**WHAT YOU HAVE TO DO**
Write out the data below exactly as given, without any of its pictures.

**SUPPLIED MATERIAL**
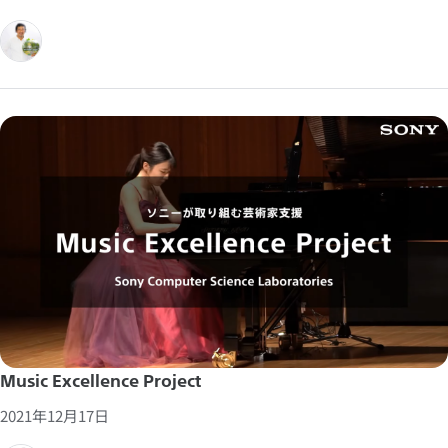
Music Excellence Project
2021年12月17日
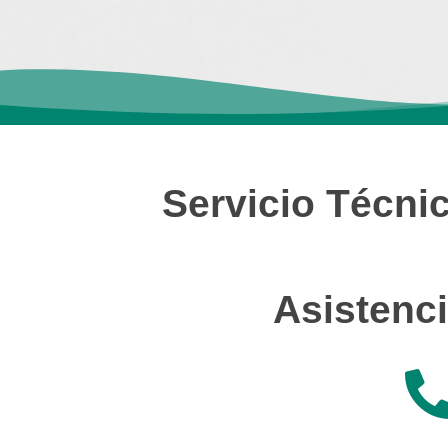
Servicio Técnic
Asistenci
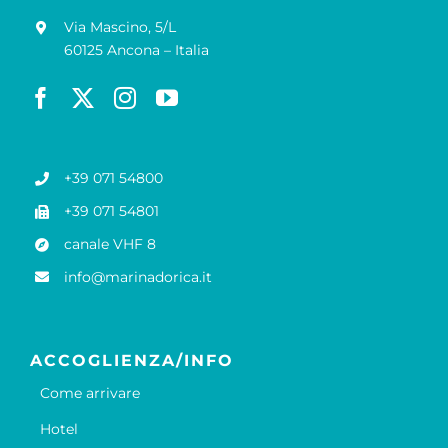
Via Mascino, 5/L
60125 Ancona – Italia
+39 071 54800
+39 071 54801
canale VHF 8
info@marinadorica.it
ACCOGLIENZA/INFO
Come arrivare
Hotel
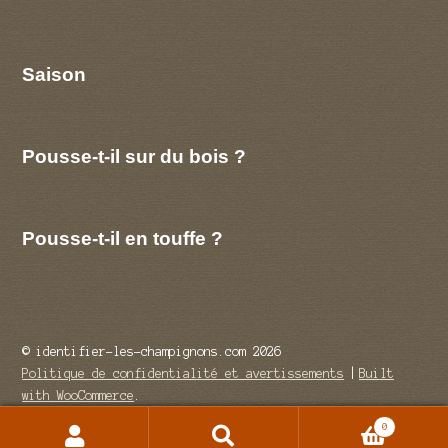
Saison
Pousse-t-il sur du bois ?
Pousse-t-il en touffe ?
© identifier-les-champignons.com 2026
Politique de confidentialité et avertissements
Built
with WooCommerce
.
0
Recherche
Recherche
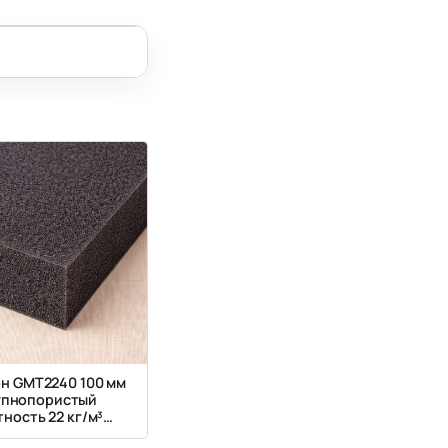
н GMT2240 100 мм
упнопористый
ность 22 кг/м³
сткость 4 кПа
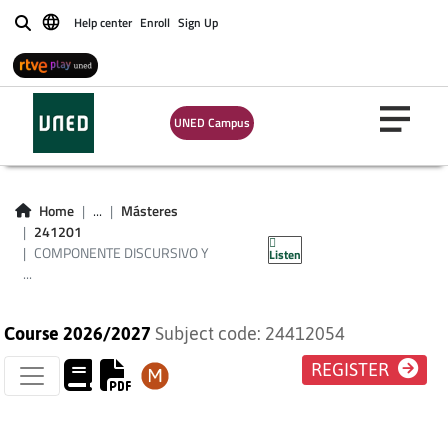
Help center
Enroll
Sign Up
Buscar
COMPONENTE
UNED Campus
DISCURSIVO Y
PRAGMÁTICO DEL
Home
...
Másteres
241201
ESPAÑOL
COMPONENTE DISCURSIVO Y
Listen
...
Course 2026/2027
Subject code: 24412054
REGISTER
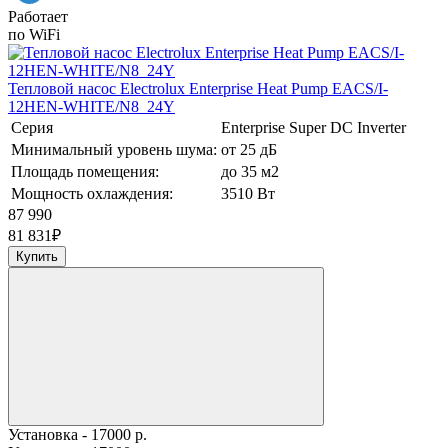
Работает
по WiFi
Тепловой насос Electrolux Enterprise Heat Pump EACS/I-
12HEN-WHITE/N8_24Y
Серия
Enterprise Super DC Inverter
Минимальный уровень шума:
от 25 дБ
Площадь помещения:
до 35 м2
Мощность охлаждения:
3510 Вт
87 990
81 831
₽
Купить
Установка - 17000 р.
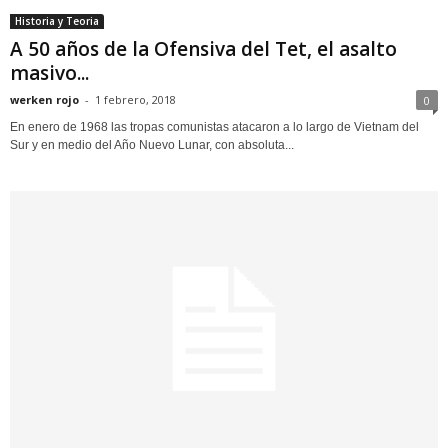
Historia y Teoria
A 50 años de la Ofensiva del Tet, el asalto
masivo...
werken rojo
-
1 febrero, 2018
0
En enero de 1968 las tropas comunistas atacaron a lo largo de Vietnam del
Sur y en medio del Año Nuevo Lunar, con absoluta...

**OUTPUT OF THE TASK**
Music Excellence Project
2021年12月17日
Servicio Técnic
Asistenci
Via Mascino, 5/L
60125 Ancona – Italia
+39 071 54800
+39 071 54801
canale VHF 8
info@marinadorica.it
ACCOGLIENZA/INFO
Come arrivare
Hotel
Saison
Pousse-t-il sur du bois ?
Pousse-t-il en touffe ?
© identifier-les-champignons.com 2026
Politique de confidentialité et avertissements
Built
with WooCommerce
.
0
Recherche
Recherche
н GMT2240 100 мм
упнопористый
ность 22 кг/м³
сткость 4 кПа
Help center
Enroll
Sign Up
Buscar
COMPONENTE
UNED Campus
DISCURSIVO Y
PRAGMÁTICO DEL
Home
...
Másteres
241201
ESPAÑOL
COMPONENTE DISCURSIVO Y
Listen
...
Course 2026/2027
Subject code: 24412054
REGISTER
Работает
по WiFi
Тепловой насос Electrolux Enterprise Heat Pump EACS/I-
12HEN-WHITE/N8_24Y
Серия
Enterprise Super DC Inverter
Минимальный уровень шума:
от 25 дБ
Площадь помещения:
до 35 м2
Мощность охлаждения:
3510 Вт
87 990
81 831
₽
Купить
Установка - 17000 р.
Historia y Teoria
A 50 años de la Ofensiva del Tet, el asalto
masivo...
werken rojo
-
1 febrero, 2018
0
En enero de 1968 las tropas comunistas atacaron a lo largo de Vietnam del
Sur y en medio del Año Nuevo Lunar, con absoluta...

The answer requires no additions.